Relating nitrogen concentration and light intensity to the growth and lipid accumulation of Dunaliella viridis in a photobioreactor

The marine microalgal species Dunaliella viridis is a promising source of biofuels because of its ability to accumulate neutral lipids without freshwater resources for growth. Less energy for biofuel production from D. viridis may also be required because of the possible extraction of lipids through osmotic lysis. However, there is a lack of experimental data on the growth of D. viridis that can be used in mathematical models for process design. In this study, experiments were performed in a 3.2 L photobioreactor with both pH and temperature tightly controlled at 7.6 and 25 °C, respectively. Levels of neutral lipids, biomass, carbohydrate, chlorophyll, and cell counts of D. viridis were evaluated for ten days at various initial light intensities (100, 300, 400, and 600 μmol photons m−2 s−1) and nitrogen levels (9 and 60 g m−3 as nitrogen).

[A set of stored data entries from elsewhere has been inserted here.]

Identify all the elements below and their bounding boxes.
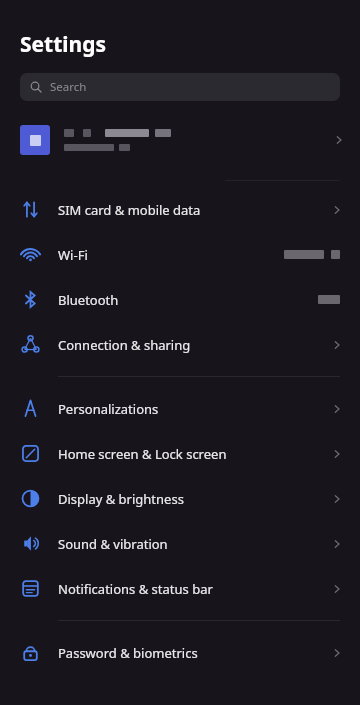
staticText: Personalizations xyxy=(58,400,330,418)
staticText: Bluetooth xyxy=(58,291,318,309)
button[interactable] xyxy=(0,117,360,163)
button[interactable]: Connection & sharing xyxy=(0,322,360,367)
button[interactable]: Bluetooth xyxy=(0,277,360,322)
button[interactable]: Password & biometrics xyxy=(0,630,360,675)
button[interactable]: Home screen & Lock screen xyxy=(0,431,360,476)
button[interactable]: Personalizations xyxy=(0,386,360,431)
staticText: SIM card & mobile data xyxy=(58,201,330,219)
staticText: Search xyxy=(50,79,87,95)
staticText: Connection & sharing xyxy=(58,336,330,354)
button[interactable]: Display & brightness xyxy=(0,476,360,521)
button[interactable]: Search xyxy=(20,73,340,101)
button[interactable]: Notifications & status bar xyxy=(0,566,360,611)
staticText: Settings xyxy=(20,30,107,59)
button[interactable]: Wi-Fi xyxy=(0,232,360,277)
staticText: Wi-Fi xyxy=(58,246,284,264)
staticText: Password & biometrics xyxy=(58,644,330,662)
staticText: Home screen & Lock screen xyxy=(58,445,330,463)
button[interactable]: Sound & vibration xyxy=(0,521,360,566)
staticText: Notifications & status bar xyxy=(58,580,330,598)
staticText: Sound & vibration xyxy=(58,535,330,553)
staticText: Display & brightness xyxy=(58,490,330,508)
button[interactable]: SIM card & mobile data xyxy=(0,187,360,232)
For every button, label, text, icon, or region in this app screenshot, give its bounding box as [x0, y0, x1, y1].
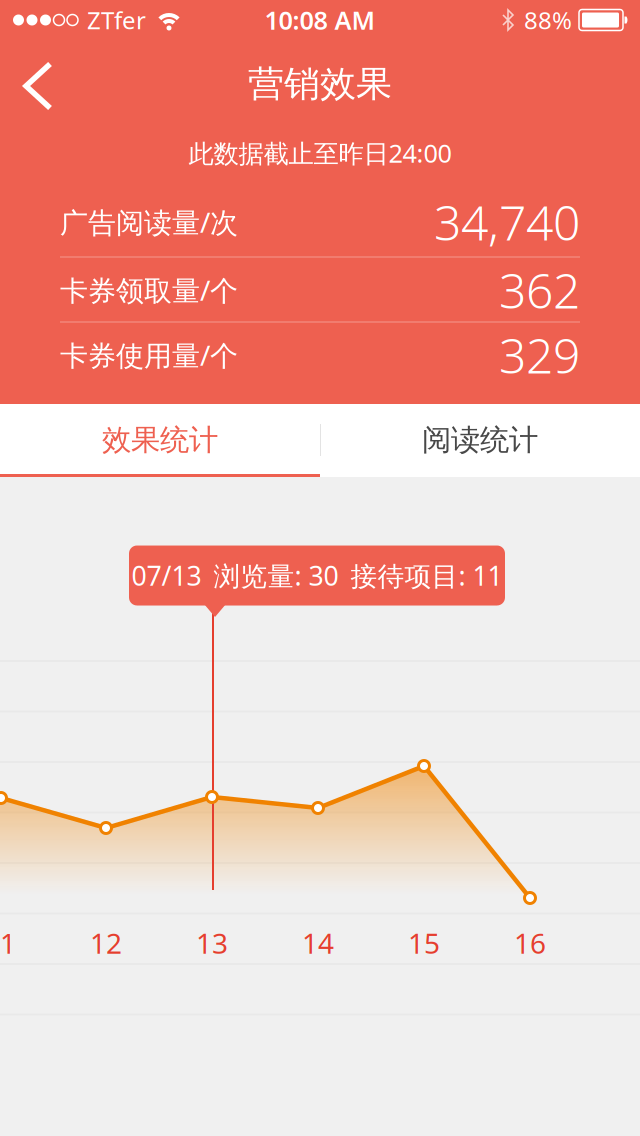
staticText: 362 [499, 258, 580, 322]
staticText: 16 [514, 924, 546, 962]
staticText: 88% [524, 4, 572, 36]
staticText: ZTfer [87, 4, 146, 36]
button[interactable]: 效果统计 [0, 404, 320, 476]
staticText: 效果统计 [102, 422, 218, 458]
staticText: 15 [408, 924, 440, 962]
staticText: 12 [90, 924, 122, 962]
staticText: 07/13 [132, 558, 202, 593]
staticText: 卡券领取量/个 [60, 271, 238, 309]
staticText: 广告阅读量/次 [60, 203, 238, 241]
staticText: 卡券使用量/个 [60, 336, 238, 374]
staticText: 34,740 [434, 190, 580, 254]
staticText: 浏览量: 30 [214, 558, 338, 593]
staticText: 接待项目: 11 [350, 558, 502, 593]
button[interactable]: 阅读统计 [320, 404, 640, 476]
staticText: 11 [0, 924, 16, 962]
staticText: 13 [196, 924, 228, 962]
staticText: 329 [499, 323, 580, 387]
staticText: 此数据截止至昨日24:00 [188, 136, 452, 170]
staticText: 营销效果 [248, 62, 392, 106]
staticText: 阅读统计 [422, 422, 538, 458]
staticText: 10:08 AM [264, 3, 376, 37]
staticText: 14 [302, 924, 334, 962]
button[interactable] [14, 56, 58, 116]
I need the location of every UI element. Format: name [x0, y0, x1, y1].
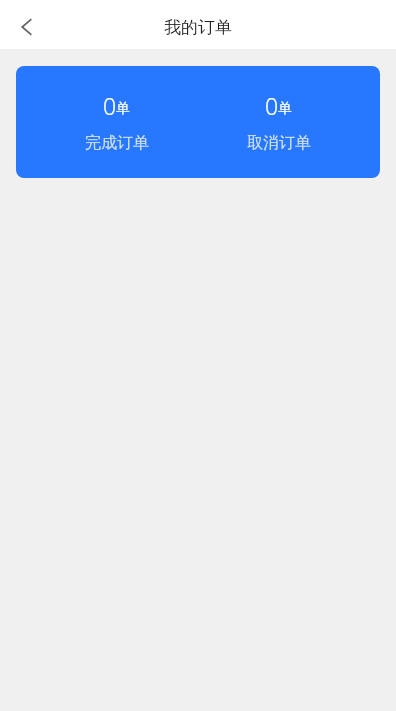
staticText: 完成订单 [85, 133, 149, 153]
staticText: 0单 [103, 90, 131, 121]
button[interactable]: Back [4, 5, 48, 49]
staticText: 我的订单 [164, 17, 232, 38]
button[interactable]: 0单 [198, 66, 380, 178]
button[interactable]: 0单 [16, 66, 198, 178]
staticText: 0单 [265, 90, 293, 121]
staticText: 取消订单 [247, 133, 311, 153]
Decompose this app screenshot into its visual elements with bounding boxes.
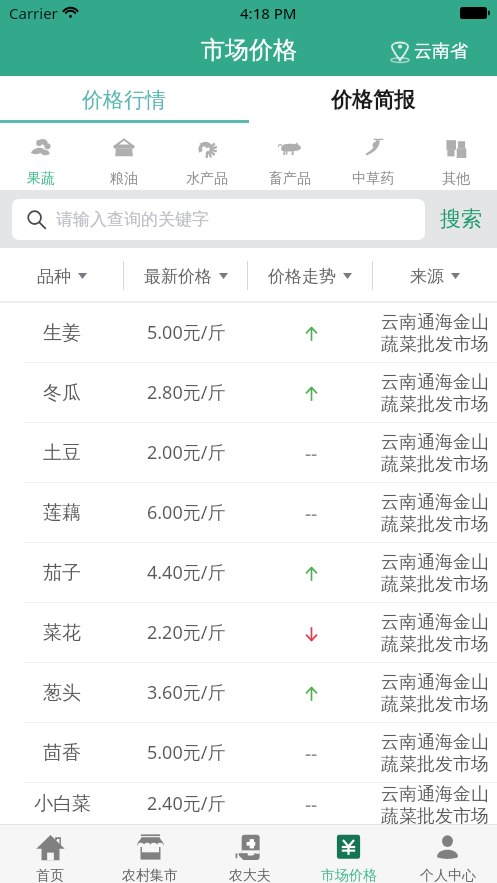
button[interactable]: 来源 <box>373 248 497 301</box>
staticText: 水产品 <box>186 170 228 188</box>
staticText: 土豆 <box>43 441 81 465</box>
staticText: 2.80元/斤 <box>147 380 226 405</box>
button[interactable]: 莲藕 <box>0 483 497 542</box>
staticText: 5.00元/斤 <box>147 320 226 345</box>
staticText: 云南通海金山蔬菜批发市场 <box>381 611 493 655</box>
button[interactable]: 其他 <box>414 123 497 190</box>
staticText: 生姜 <box>43 321 81 345</box>
staticText: 果蔬 <box>27 170 55 188</box>
staticText: -- <box>305 792 318 818</box>
button[interactable]: 最新价格 <box>124 248 247 301</box>
staticText: 2.00元/斤 <box>147 440 226 465</box>
staticText: 葱头 <box>43 681 81 705</box>
staticText: 云南通海金山蔬菜批发市场 <box>381 551 493 595</box>
button[interactable]: 请输入查询的关键字 <box>12 199 425 240</box>
staticText: 价格走势 <box>268 266 336 287</box>
staticText: 云南通海金山蔬菜批发市场 <box>381 783 493 824</box>
staticText: -- <box>305 741 318 767</box>
staticText: 小白菜 <box>34 792 91 816</box>
staticText: 其他 <box>442 170 470 188</box>
button[interactable]: 农大夫 <box>200 825 299 883</box>
staticText: Carrier <box>9 3 58 23</box>
staticText: 市场价格 <box>321 867 377 883</box>
button[interactable]: 首页 <box>0 825 100 883</box>
button[interactable]: 市场价格 <box>299 825 398 883</box>
button[interactable]: 果蔬 <box>0 123 82 190</box>
staticText: 4.40元/斤 <box>147 560 226 585</box>
staticText: 最新价格 <box>144 266 212 287</box>
staticText: 5.00元/斤 <box>147 740 226 765</box>
button[interactable]: 价格走势 <box>248 248 372 301</box>
button[interactable]: 中草药 <box>331 123 414 190</box>
staticText: 粮油 <box>110 170 138 188</box>
staticText: 价格行情 <box>82 87 166 113</box>
staticText: 2.40元/斤 <box>147 791 226 816</box>
staticText: 云南通海金山蔬菜批发市场 <box>381 671 493 715</box>
staticText: 茴香 <box>43 741 81 765</box>
button[interactable]: 葱头 <box>0 663 497 722</box>
staticText: 农村集市 <box>122 867 178 883</box>
button[interactable]: 价格行情 <box>0 76 248 123</box>
button[interactable]: 茄子 <box>0 543 497 602</box>
staticText: 3.60元/斤 <box>147 680 226 705</box>
button[interactable]: 菜花 <box>0 603 497 662</box>
button[interactable]: 搜索 <box>425 190 497 248</box>
staticText: 2.20元/斤 <box>147 620 226 645</box>
button[interactable]: 小白菜 <box>0 783 497 824</box>
button[interactable]: 云南省 <box>387 34 470 68</box>
staticText: 莲藕 <box>43 501 81 525</box>
staticText: 来源 <box>410 266 444 287</box>
staticText: 品种 <box>37 266 71 287</box>
button[interactable]: 个人中心 <box>398 825 497 883</box>
staticText: 云南省 <box>414 40 468 63</box>
button[interactable]: 土豆 <box>0 423 497 482</box>
button[interactable]: 品种 <box>0 248 123 301</box>
button[interactable]: 水产品 <box>165 123 248 190</box>
staticText: 个人中心 <box>420 867 476 883</box>
staticText: 价格简报 <box>331 87 415 113</box>
staticText: 云南通海金山蔬菜批发市场 <box>381 431 493 475</box>
staticText: 云南通海金山蔬菜批发市场 <box>381 371 493 415</box>
staticText: 搜索 <box>440 206 482 232</box>
staticText: 市场价格 <box>201 35 297 65</box>
staticText: 6.00元/斤 <box>147 500 226 525</box>
staticText: 云南通海金山蔬菜批发市场 <box>381 491 493 535</box>
staticText: 首页 <box>36 867 64 883</box>
staticText: 茄子 <box>43 561 81 585</box>
staticText: 4:18 PM <box>240 3 297 23</box>
staticText: 菜花 <box>43 621 81 645</box>
staticText: 畜产品 <box>269 170 311 188</box>
button[interactable]: 生姜 <box>0 303 497 362</box>
staticText: 请输入查询的关键字 <box>56 209 209 230</box>
button[interactable]: 价格简报 <box>248 76 497 123</box>
staticText: 农大夫 <box>229 867 271 883</box>
staticText: 冬瓜 <box>43 381 81 405</box>
button[interactable]: 冬瓜 <box>0 363 497 422</box>
staticText: 云南通海金山蔬菜批发市场 <box>381 731 493 775</box>
staticText: -- <box>305 501 318 527</box>
staticText: 中草药 <box>352 170 394 188</box>
button[interactable]: 畜产品 <box>248 123 331 190</box>
button[interactable]: 农村集市 <box>100 825 200 883</box>
staticText: 云南通海金山蔬菜批发市场 <box>381 311 493 355</box>
staticText: -- <box>305 441 318 467</box>
button[interactable]: 粮油 <box>82 123 165 190</box>
button[interactable]: 茴香 <box>0 723 497 782</box>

The maximum lipid production observed was 26.9 g m−3 with 3.15 g m−3 day−1 average lipid productivity at an initial nitrogen concentration of 9 g m−3 and initial light intensity of 300 μmol photons m−2 s−1. The data show that D. viridis accumulates cellular carbohydrates as a primary carbon and energy storage product and then converts the cellular carbohydrates into cellular lipids as a secondary storage product when nitrogen is depleted. The on-line light data revealed linear relationships between real-time light intensity and biomass concentration (r = 0.96, p < 0.01) and between real-time light intensity and chlorophyll a concentration (r = − 0.89, p < 0.01), suggesting the possible use of real-time light data as a method for in situ quantification of biomass concentration and chlorophyll a concentration.